Jewel Hinkles, also known as Cydney Sanchez, 63, was the founder and general manager of Horizon Property Holdings LLC in Beverly Hills. She was indicted by a federal grand jury on Dec. 1, 2011, along with Jesse Wheeler, 36, of Roseville, Cynthia Corn, 60, of Oakland and Brent Medearis, 46, of Modesto.
According to court documents, Hinkles was the founder and general manager of Horizon Property Holdings LLC in Beverly Hills. From 2008 through 2010, she offered a service called the "Save My Home" or "Homesaver" that promised to rescue financially distressed homeowners from foreclosure and reduce the principal on homeowner' mortgages. Horizon offered its program directly to clients and also through several layers of "affiliates", who promoted and sold the program to clients, mostly in Northern California.
Wheeler operated JW Financial Solutions in Roseville and Corn operated Property Relief! in South San Francisco, both as affiliates of programs created by Hinkle, according to a federal Department of Justice news release. Medearis worked out of Modesto for Corn.
Wheeler and Medearis pleaded guilty to bankruptcy fraud last month, and Corn is scheduled for trial Aug. 6.
The defendants allegedly told homeowners that they would save their residences from foreclosure by arranging for investors to purchase their existing mortgage at a discounted price, thereby reducing the homeowner's principal and monthly mortgage payments. To prevent foreclosure and defraud the existing lenders, the defendants allegedly filed fraudulent deeds transferring an interest of the homeowner's property to a fictitious entity call Pacifica Group 49/II. In many instances, they also field fraudulent petitions in bankruptcy court, often naming both the homeowner and Pacifica Group 49/II as the debtor. The purpose of the petitions, officials said, was to invoke the automatic provisions of federal bankruptcy law that bring to an immediate halt any foreclosure actions against a debtor's property.
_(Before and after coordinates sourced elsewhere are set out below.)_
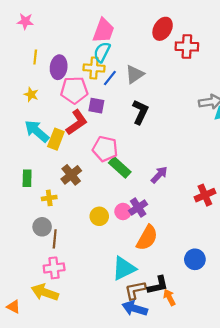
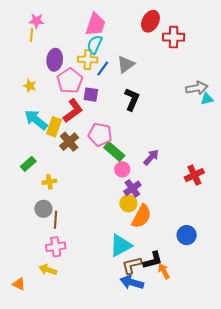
pink star: (25, 21) -> (36, 21), moved
yellow line: (35, 57) -> (32, 35), moved
pink pentagon: (74, 90) -> (70, 81), turned -30
brown cross: (71, 175) -> (69, 142), moved
green rectangle: (27, 178) -> (28, 164), turned 49
pink circle: (123, 211) -> (122, 169), moved
yellow circle: (99, 216) -> (128, 203), moved
yellow arrow: (45, 292) -> (48, 270), size x0.7

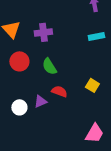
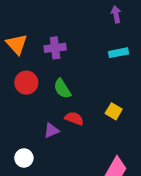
white circle: (19, 107) -> (24, 158), moved

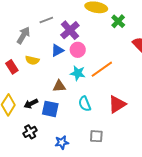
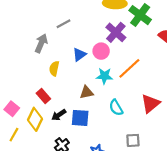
green cross: (118, 21) -> (140, 15), size x1.5
purple cross: (70, 30) -> (116, 32), moved
yellow semicircle: (32, 60) -> (54, 69), turned 96
red rectangle: (12, 67) -> (43, 96), moved

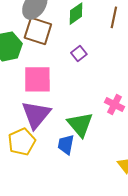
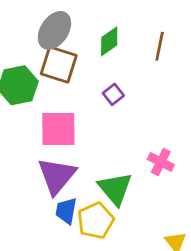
yellow pentagon: (22, 142) -> (96, 221), moved
blue trapezoid: (66, 145) -> (66, 211), moved

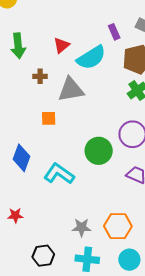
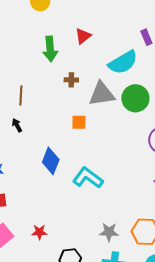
red triangle: (61, 45) -> (83, 36), moved
green circle: (99, 151) -> (135, 98), moved
red star: (15, 215) -> (39, 232), moved

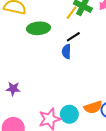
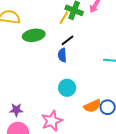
purple star: (13, 89) -> (16, 110), moved
cyan circle: (69, 114) -> (67, 88), moved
Because the fraudulent deeds and bankruptcy petitions delayed foreclosure proceedings, the defendants were able to pretend that they were providing a legitimate service and continue to collect fees from defrauded homeowners. The scheme collected at least $4.9 million from more than 1,000 homeowners, including homeowners whose mortgages were owned by the Federal National Mortgage Association -- Fannie Mae -- and the Federal Home Loan Mortgage Corp. -- Freddie Mac.
According to the indictment, the defendants never arranged for purchase of a mortgage from any of the clients' lenders nor did they negotiate mortgage principal reductions for any of Horizon's clients.
Hinkles is to be sentenced Sept. 30.